-
Notifications
You must be signed in to change notification settings - Fork 0
Description
Overview
The Node Health tab in the argus-ops dashboard currently shows a flat card grid of nodes with minimal information. Users who are not Kubernetes experts cannot answer basic operational questions from this view:
- Which nodes are master (control-plane) nodes and which are worker nodes?
- What pods are running on each node?
- What application does each pod represent?
- What namespace does each pod belong to?

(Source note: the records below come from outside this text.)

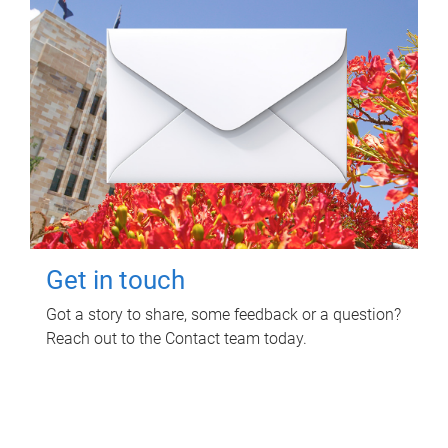
Get in touch
Got a story to share, some feedback or a question?
Reach out to the Contact team today.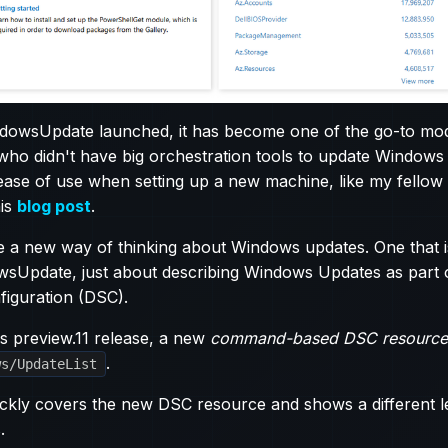
dowsUpdate launched, it has become one of the go-to mod
 who didn't have big orchestration tools to update Windows
r ease of use when setting up a new machine, like my fell
his
blog post
.
e a new way of thinking about Windows updates. One that i
sUpdate, just about describing Windows Updates as part 
figuration (DSC).
s preview.11 release, a new
command-based DSC resource
.
ws/UpdateList
ickly covers the new DSC resource and shows a different 
.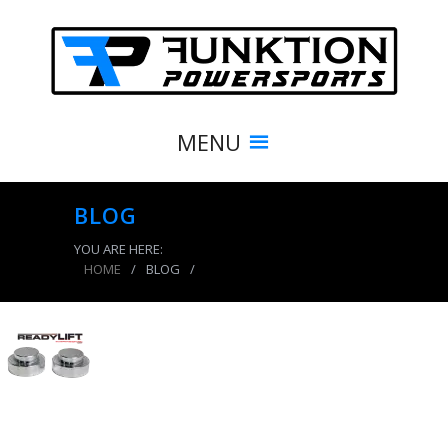
MENU
BLOG
YOU ARE HERE:
HOME
/
BLOG
/
product_8541_img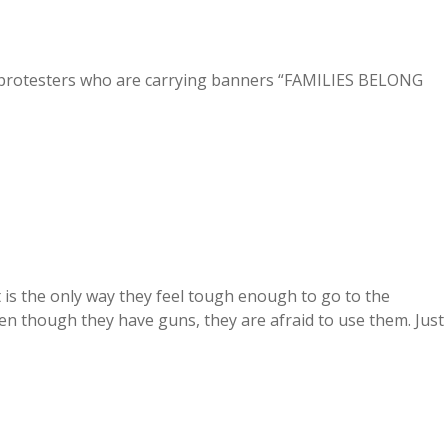
protesters who are carrying banners “FAMILIES BELONG
is the only way they feel tough enough to go to the
n though they have guns, they are afraid to use them. Just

- What is the health status of each individual container inside a pod?
- Is there a Service exposing any pod to external traffic, and what is its stable endpoint?
This issue tracks the redesign of the Node Health tab into a full cluster topology view that answers all of these questions without requiring any kubectl knowledge.
Problem Statement
Current behavior
GET /api/nodes returns only the node list collected by KubernetesCollector._collect_nodes(). The response includes: name, conditions, labels, allocatable/capacity, os, arch, unschedulable, taints. It does not include pods or services.
The dashboard renders one card per node showing: Ready/Not-Ready badge, OS, arch, condition flags. There is no pod information, no role distinction, no namespace grouping, and no service information.
Impact on non-expert users
A user monitoring their cluster sees a grid of node cards with names like ip-10-1-1-71 and has no way to know:
- Whether that node is a master or worker
- What is actually running on it
- Whether the application they care about (e.g.,
shopify-rpa) is healthy - What URL or IP address routes traffic to their application
Functional Requirements
FR-1: Node Role Classification
Each node card must display its role clearly:
- Detect master/control-plane nodes by checking for the label
node-role.kubernetes.io/control-planeornode-role.kubernetes.io/master(legacy) - Detect worker nodes by the absence of control-plane labels, or presence of custom role labels (e.g.,
rpa-worker,app-worker,node-pool) - Display role as a prominent badge:
MASTER(dark) orWORKER(green) at the top of each node card - Show all custom role labels (e.g.,
node-pool=dashboard,rpa-worker=w2) as secondary tags below the role badge
FR-2: Pod List Per Node
Each node card must show all pods scheduled on that node:
- Group pods by namespace with a namespace header (e.g.,
monitoring,rpa,default) - For each pod, display:
- Pod name (shortened: remove random suffix if deterministic name exists, e.g.,
argus-ops-7d9f...->argus-ops) - Application label (
app=orapp.kubernetes.io/name=) as the human-readable app name - Phase badge:
Running(green),Pending(yellow),Failed/CrashLoopBackOff(red),Completed(gray) - Container count and ready count (e.g.,
2/2 ready) - Restart count if > 0 (shown as warning:
12 restarts)
- Pod name (shortened: remove random suffix if deterministic name exists, e.g.,
- System pods on master nodes (kube-system namespace) should be collapsed by default with a "Show system pods" toggle
FR-3: Container Detail (Expandable)
Clicking on a pod row should expand to show per-container detail:
- Container name and image (image tag highlighted)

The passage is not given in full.